According to the malaysian architects fee schedule, architects are allowed to bill for an amount equal to 70% of their contract fee upon completion of the contract document, the bible which gets costs put to and contractors will bid on. However, it is common practice to have this amount reduced to just over 50% of the contract sum after the rigors of negotiation and payment terms.
There is something absurd about all this.
Logically now. It means that an architect will be due just over 50% of contract fee for the delivery of a document that in a perfect world should be up to 95% complete in order for tenders to be costed accurately.

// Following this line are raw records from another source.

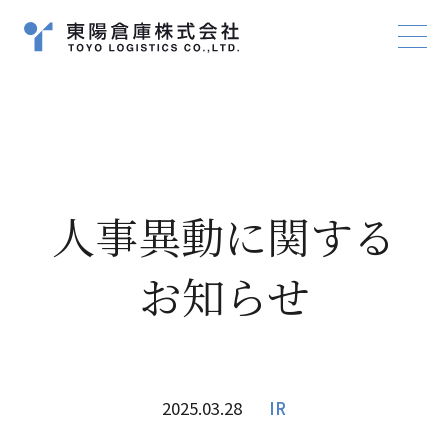
サイトマップ
プライバシーポリシー
人事異動に関する
お知らせ
2025.03.28
IR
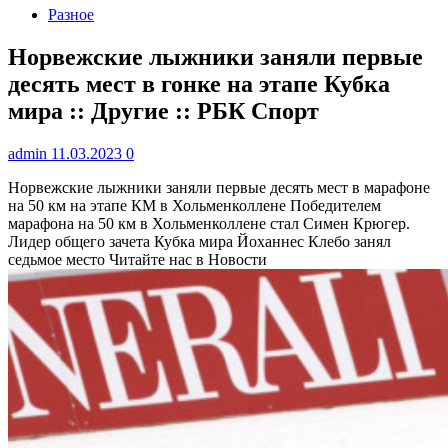
Разное
Норвежские лыжники заняли первые
десять мест в гонке на этапе Кубка
мира :: Другие :: РБК Спорт
admin
11.03.2023
0
Норвежские лыжники заняли первые десять мест в марафоне
на 50 км на этапе КМ в Хольменколлене
Победителем
марафона на 50 км в Хольменколлене стал Симен Крюгер.
Лидер общего зачета Кубка мира Йоханнес Клебо занял
седьмое место
Читайте нас в Новости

Seeing that most architects would only have completed what 50% of their fees would have paid for, the simple outcome of all this means tenders coming in much lower than they should. The vulgar bit comes in because everyone is complicit: the deception simply carries on until the variation orders start pouring in when the rest of the drawings get done. It is a ludicrous situation created by a ludicrous belief that risk is minimized in the reduction of fees up front: it legitimizes poor design documentation. The big losers are the very projects we set out to get right.
Let us negotiate fee schedules to correctly reflect the quantity of work performed. When we see how smoothly construction proceeds with a complete document, we might understand why it is that an architect's fee should be near to fully paid before a single brick has even been laid. Architects design. Contractors build. Drawings have to be complete. It couldnt be simpler than that.